Look through the data below for the line with "ПОРОШКОВАЯ ПОКРАСКА", and transcribe it exactly together with each line after it up to and including the line with "Пескоструйная обработка". Give nothing else.

[Recorded data]
[Start of Attachment]
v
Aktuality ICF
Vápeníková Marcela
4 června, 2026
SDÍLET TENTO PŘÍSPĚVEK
[End of Attachment]
[Start of Attachment]
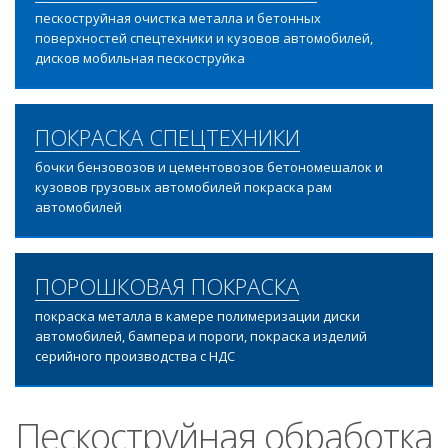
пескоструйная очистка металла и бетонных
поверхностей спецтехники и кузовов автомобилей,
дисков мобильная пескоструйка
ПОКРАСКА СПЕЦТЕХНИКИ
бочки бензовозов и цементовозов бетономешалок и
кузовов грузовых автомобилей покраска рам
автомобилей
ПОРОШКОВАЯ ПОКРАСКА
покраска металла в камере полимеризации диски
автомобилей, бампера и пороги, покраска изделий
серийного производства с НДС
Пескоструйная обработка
[End of Attachment]
◆ **Finished task**:
ПОРОШКОВАЯ ПОКРАСКА
покраска металла в камере полимеризации диски
автомобилей, бампера и пороги, покраска изделий
серийного производства с НДС
Пескоструйная обработка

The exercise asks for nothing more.